Does his tone bite on the words my wife? Is he embarrassed, or ashamed, or angry that his unwanted daughter has shown up where her presence can harm him?
Haredas gives a disapproving grunt. “This must be one of the local girls hired in for the feast. Lady Menoë does not allow Efean women among her servants.”
“Go see that the wagons are being loaded properly,” says Father.
I step aside to let Haredas leave. He does not give me a second glance.
“Bring the tea,” says Father in his command voice. As I step into the room, he adds to the soldiers, “Close the doors. I need a few moments without interruption to collect my thoughts before the evening’s ordeal.”
The guards tap hands to chests. “Yes, General.”
The doors close.
I stand in the tower chamber with the father who threw us away. He wears clothes of remarkable richness, a long red silk keldi that falls to his ankles and a red silk jacket trimmed with gold braid and embroidered with shimmering gold thread on the shoulders.
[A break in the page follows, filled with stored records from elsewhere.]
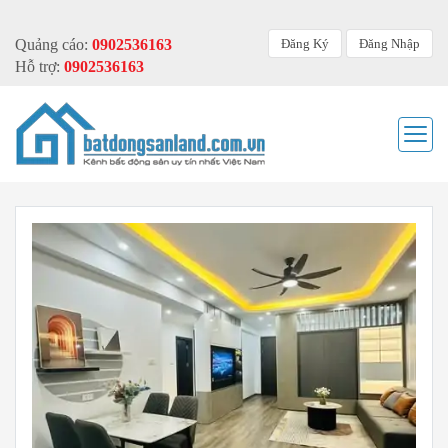
Đăng Ký
Đăng Nhập
Quảng cáo:
0902536163
Hỗ trợ:
0902536163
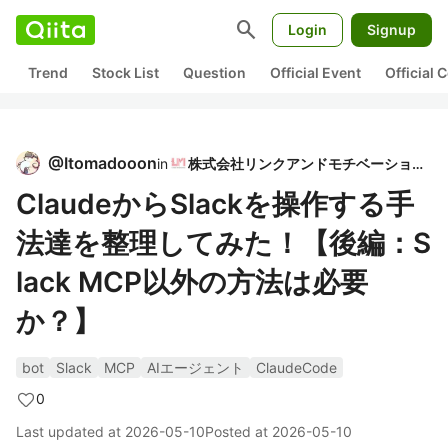
search
Login
Signup
Trend
Stock List
Question
Official Event
Official
@
Itomadooon
in
株式会社リンクアンドモチベーション
ClaudeからSlackを操作する手
法達を整理してみた！【後編：S
lack MCP以外の方法は必要
か？】
bot
Slack
MCP
AIエージェント
ClaudeCode
0
Last updated at
2026-05-10
Posted at
2026-05-10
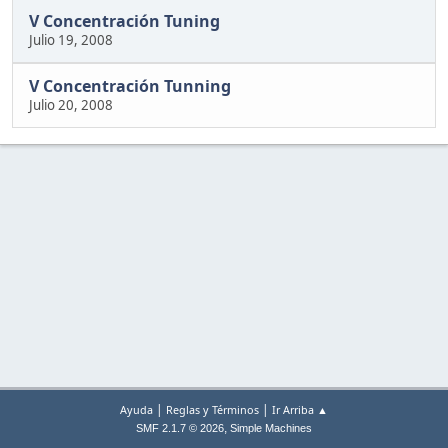
V Concentración Tuning
Julio 19, 2008
V Concentración Tunning
Julio 20, 2008
|
|
Ayuda
Reglas y Términos
Ir Arriba ▲
,
SMF 2.1.7 © 2026
Simple Machines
“Set down the tray and pour,” he says in the firm but not harsh tone of a man used to having raw recruits feel intimidated by his stare. In all the years of my childhood I did not see him lose his temper. No one would call him a gentle man, but he is never rash nor cruel. He is a soldier who has suffered wounds and dealt death, but once after I had accompanied him to his regiment’s encampment and he and I were returning home, he told me that the most painful wound of being an officer was sending men to die.
I fear what I must tell him. I fear what his answer may be. When I set down the tray and pour, my hand trembles and the stream of tea splashes messily.
“So, Jessamy, here you are, come where you are forbidden to be.”
“How did you know it was me?”
“Do you think I do not know my own daughters? Except when they are running on a Fives court, so it seems. I suppose I should not be surprised after discovering you had all this time plotted out a secret campaign and waged it behind my back in direct insubordination of my orders.”
I set down the pot and rake the mask back from my face. “Do you know what provision Lord Gargaron made for Mother and your other daughters after you abandoned us? Do you?”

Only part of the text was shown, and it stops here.